In her efforts to cover this story, Anna Matson filed a Freedom of Information Act (FOIA) request with Grand Blanc Township, and that’s where things get unusually weird. If you’re not familiar with FOIA requests, they are a means for journalists and members of the public to gain access to records and information, as is their right as citizens. More often than not, there is no charge to the citizen making the request. If there is a fee, the FOIA filer might pay roughly $75 per request. 

So when Matson filed two FOIA requests with the township, she was shocked to find that the township wanted to charge her $100,000 and $64,000, respectively, for the records she wanted. 

“I was the first reporter on scene during that tragic Grand Blanc LDS fire and shooting,” Matson told WNEM-TV. “So, I was there to witness that, and the first responders just did incredible, and they deserve our respect and our support. It was insane for me to see that just three weeks later that fire chief was put on administrative leave. And I have questions, and I want answers just like the rest of Grand Blanc.” 

Matson has stood before township supervisors in a public meeting where she outlined the issue and made her case, engendering a groundswell of community support for her efforts. 

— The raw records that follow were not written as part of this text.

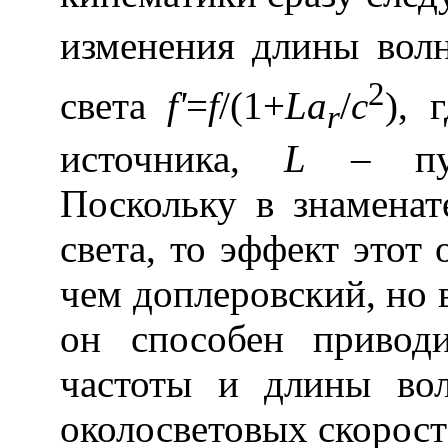
изменения длины вол
2
света
f'
=
f
/(1+
La
/
c
), 
r
источника,
L
– пут
Поскольку в знаменат
света, то эффект этот
чем доплеровский, но 
он способен привод
частоты и длины вол
околосветовых скорост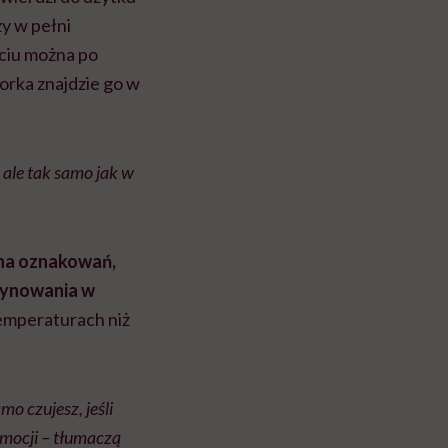
zy w pełni
yciu można po
orka znajdzie go w
, ale tak samo jak w
na oznakowań,
azynowania w
mperaturach niż
mo czujesz, jeśli
emocji – tłumaczą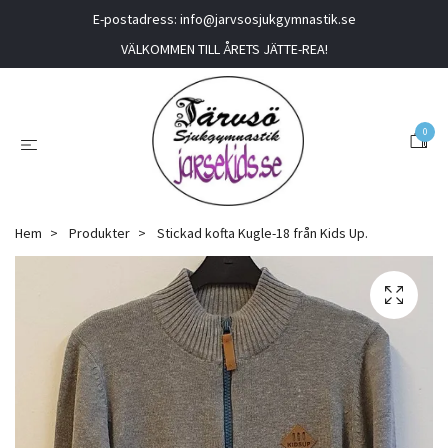
E-postadress:
info@jarvsosjukgymnastik.se
VÄLKOMMEN TILL ÅRETS JÄTTE-REA!
0
Hem
Produkter
Stickad kofta Kugle-18 från Kids Up.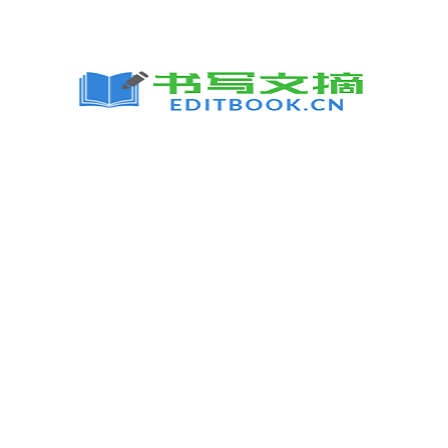
跳
至
内
容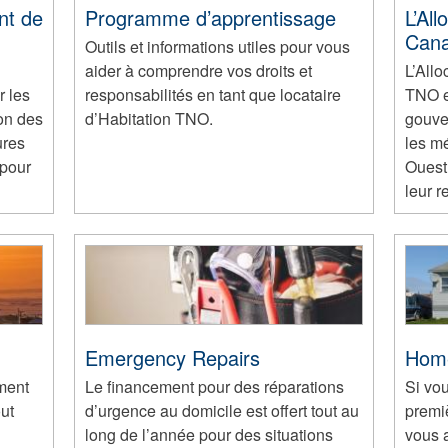
nt de
Programme d’apprentissage
L’Al
Can
Outils et informations utiles pour vous
aider à comprendre vos droits et
L’All
r les
responsabilités en tant que locataire
TNO e
ion des
d’Habitation TNO.
gouve
ures
les m
 pour
Ouest
leur r
Emergency Repairs
Hom
ement
Le financement pour des réparations
Si vou
out
d’urgence au domicile est offert tout au
premi
long de l’année pour des situations
vous 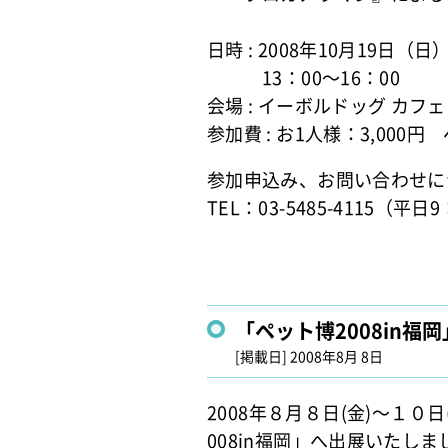
日時 : 2008年10月19日（日
13：00～16：00
会場 : イーボルドッグ カフ
参加費 : お1人様：3,000
参加申込み、お問い合わせに
TEL：03-5485-4115（平日
「ペット博2008in
[掲載日]
2008年8月 8日
2008年８月８日(金)～１０
008in福岡」へ出展いたしま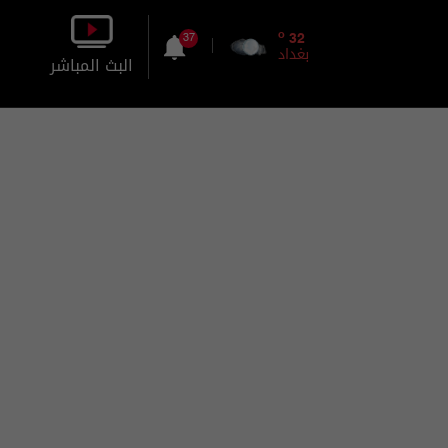
o
32
37
بغداد
البث المباشر
بالصورة
بالصوت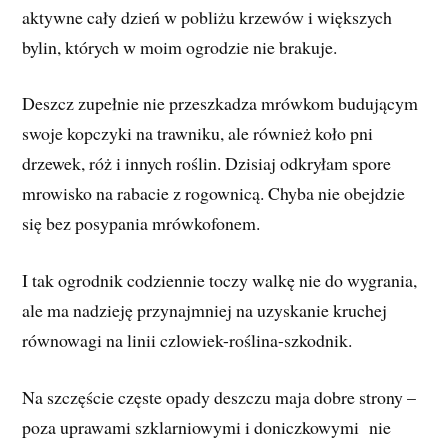
aktywne cały dzień w pobliżu krzewów i większych
bylin, których w moim ogrodzie nie brakuje.
Deszcz zupełnie nie przeszkadza mrówkom budującym
swoje kopczyki na trawniku, ale również koło pni
drzewek, róż i innych roślin. Dzisiaj odkryłam spore
mrowisko na rabacie z rogownicą. Chyba nie obejdzie
się bez posypania mrówkofonem.
I tak ogrodnik codziennie toczy walkę nie do wygrania,
ale ma nadzieję przynajmniej na uzyskanie kruchej
równowagi na linii czlowiek-roślina-szkodnik.
Na szczęście częste opady deszczu maja dobre strony –
poza uprawami szklarniowymi i doniczkowymi nie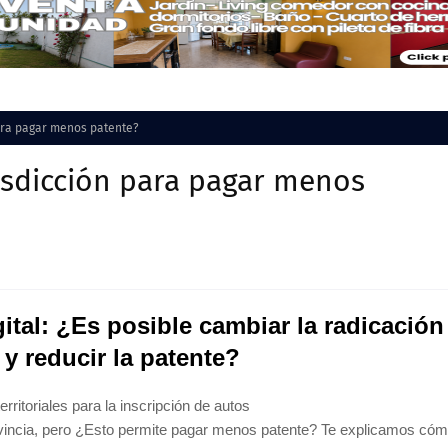
para pagar menos patente?
isdicción para pagar menos
tal: ¿Es posible cambiar la radicación
 y reducir la patente?
erritoriales para la inscripción de autos
rovincia, pero ¿Esto permite pagar menos patente? Te explicamos có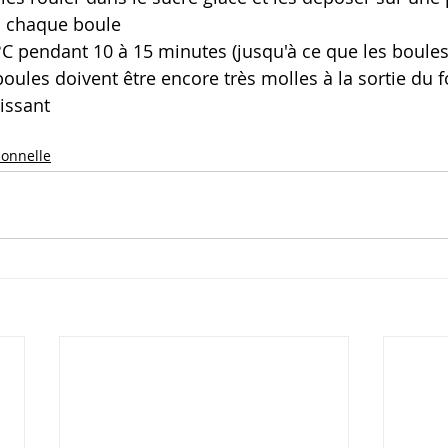
u chaque boule
°C pendant 10 à 15 minutes (jusqu'à ce que les boules
 boules doivent être encore très molles à la sortie du fo
dissant
ionnelle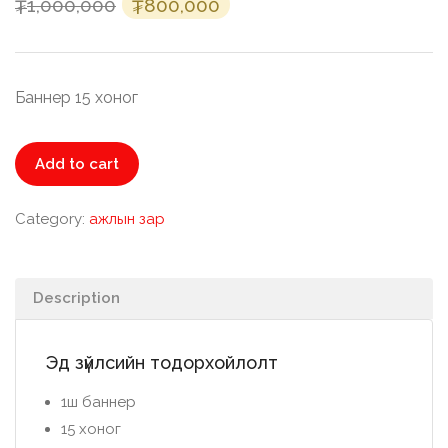
1,000,000
800,000
₮
₮
Баннер 15 хоног
Баннер
Add to cart
quantity
Category:
ажлын зар
Description
Эд зүйлсийн тодорхойлолт
1ш баннер
15 хоног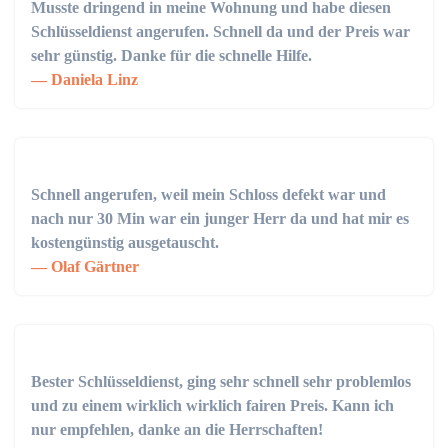
Musste dringend in meine Wohnung und habe diesen
Schlüsseldienst angerufen. Schnell da und der Preis war
sehr günstig. Danke für die schnelle Hilfe.
Daniela Linz
Schnell angerufen, weil mein Schloss defekt war und
nach nur 30 Min war ein junger Herr da und hat mir es
kostengünstig ausgetauscht.
Olaf Gärtner
Bester Schlüsseldienst, ging sehr schnell sehr problemlos
und zu einem wirklich wirklich fairen Preis. Kann ich
nur empfehlen, danke an die Herrschaften!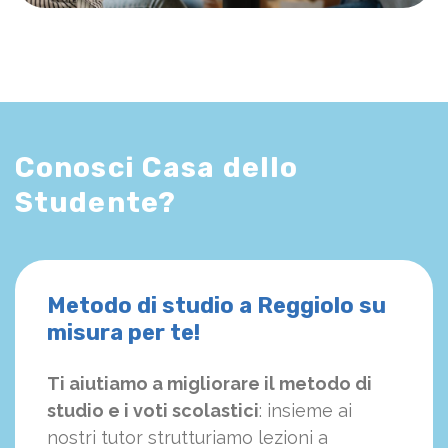
Conosci Casa dello
Studente?
Metodo di studio a Reggiolo su
misura per te!
Ti aiutiamo a migliorare il metodo di
studio e i voti scolastici
: insieme ai
nostri tutor strutturiamo
le
zioni a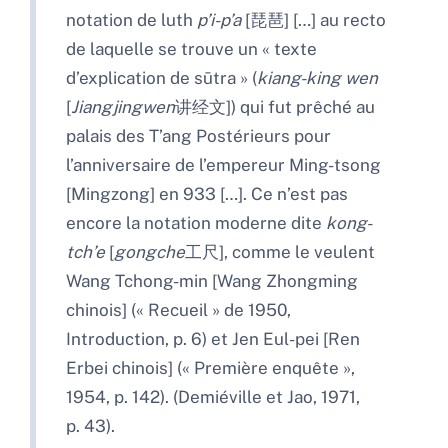
notation de luth
p’i-p’a
[琵琶] […] au recto
de laquelle se trouve un « texte
d’explication de sūtra » (
kiang-king wen
[
Jiangjingwen
讲经文]) qui fut prêché au
palais des T’ang Postérieurs pour
l’anniversaire de l’empereur Ming-tsong
[Mingzong] en 933 […]. Ce n’est pas
encore la notation moderne dite
kong-
tch’e
[
gongche
工尺], comme le veulent
Wang Tchong-min [Wang Zhongming
chinois] (« Recueil » de 1950,
Introduction, p. 6) et Jen Eul-pei [Ren
Erbei chinois] (« Première enquête »,
1954, p. 142). (Demiéville et Jao, 1971,
p. 43).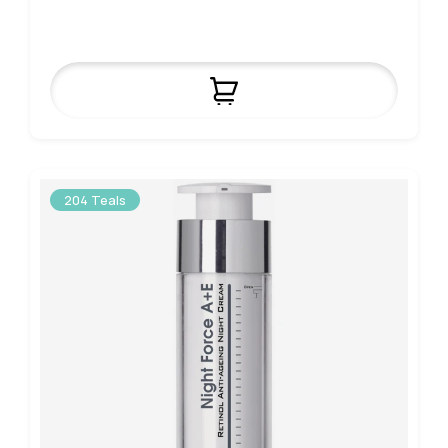
204 Teals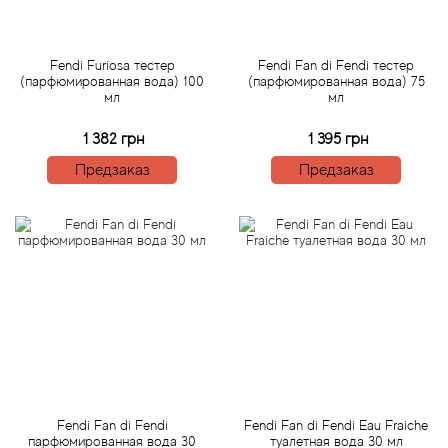
Betty Barclay
Beyonce
Fendi Furiosa тестер
Fendi Fan di Fendi тестер
(парфюмированная вода) 100
(парфюмированная вода) 75
мл
мл
Bibliotheque de Parfum
1 382 грн
1 395 грн
Biehl Parfumkunstwerke
Предзаказ
Предзаказ
Bijan
Bill Blass
Biotherm
Blackglama
Blumarine
Fendi Fan di Fendi
Fendi Fan di Fendi Eau Fraiche
парфюмированная вода 30
туалетная вода 30 мл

These particular township officials seem to follow a pattern of making a bad situation worse. First, a tragic mass shooting and fire happened under their watch. Next, they disciplined the fire chief who raised staffing concerns in the wake of that tragedy. Now, they are throwing ridiculous obstacles in the path of one journalist who is not making unreasonable requests. 

"When a government body issues six-figure fees to access public records that is not being transparent, that is not being accountable. That is obstruction, it is intimidation, and it goes directly against the intent of the (FOIA) law," Matson said. 

If the supervisors thought their actions would put this matter to rest, they are now in the “find out” stage of the redemptive process. Their efforts to make it harder for the public to know are only drawing more attention to this sleepy little community north of Detroit. 

Thank God for tenacious reporters like Matson. Without them, you’d never know just how untrustworthy our elected leaders can be, regardless of whether it’s at the federal level or all the way down to your local township supervisors.